Длинная, почти до щиколоток ей. Расшитая по горловине и на груди, на рукавах и манжетах. И везде обережные символы, цвета и знаки, что здоровье несут (они ли помогли так быстро зрение вернуть или сама себя убедила?..), крепость духа, но и семейные обереги, как у невесты, самые древние, на уровне их родовых линий, пожелания любви и достатка.
И прав он был, очень похожа на невесту в этой сорочке, так, как раньше одевались перед свадьбой. Да, конечно, еще множество слоев в наряде сверху шло. Но на тело именно такие сорочки, самые ценные, самые дорогие, расшитые.
— А ты позовешь замуж? — так же тихо решилась спросить, сама у него на плече спрятав лицо. Голос дрожит, выдавая все, что трепещет у Лэли внутри.
— А разве не поняла, що я ще вчора освідчився*, моя Лэля? — он будто бы усмехнулся, только и в нем чувствовался трепет сомнения и неуверенности. В этом огромном и мощном, таком сильном, настолько понимающем природу, людей и сам мир, мужчине!
И это покорило Лэлю раз и навсегда! Стало неким поворотным моментом, за которым решила что угодно оставить, что не понадобилось бы! Ради него и душу можно заложить!
И какая разница, что она лишь несколько дней его знает, а видит и того меньше?! Ведь, кажется, никто и никогда настолько не ценил и не дорожил ее присутствием в своей судьбе! Да и сама она всем своим существом к этому мужчине тянулась, тяготела… Будто знала когда-то давно, уже любила, а потом судьба затерла, раскидала по миру, заблудила, запутав дорожки и тропы…

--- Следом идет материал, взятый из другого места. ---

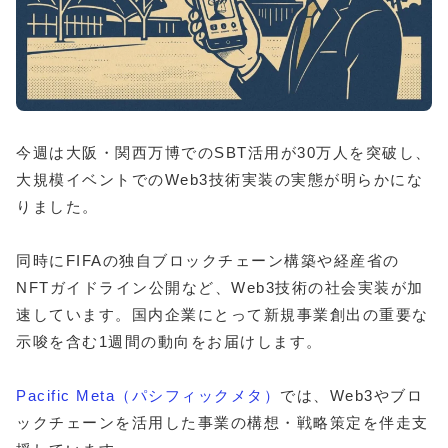
今週は大阪・関西万博でのSBT活用が30万人を突破し、
大規模イベントでのWeb3技術実装の実態が明らかにな
りました。
同時にFIFAの独自ブロックチェーン構築や経産省の
NFTガイドライン公開など、Web3技術の社会実装が加
速しています。国内企業にとって新規事業創出の重要な
示唆を含む1週間の動向をお届けします。
Pacific Meta（パシフィックメタ）
では、Web3やブロ
ックチェーンを活用した事業の構想・戦略策定を伴走支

Верила ли ранее в подобное? Не помнила. Но сейчас — точно верит!
— А разве я вчера тебе не ответила? — в тон ему лукаво отозвалась, крепко-крепко обхватив плечи Захара руками, погладила его затылок пальцами, ощутив непонятное ей напряжение и словно сомнение в том, как Лэля отреагирует и ответит.
Странно. Разве он не чувствует, насколько сам бесценным для нее стал?!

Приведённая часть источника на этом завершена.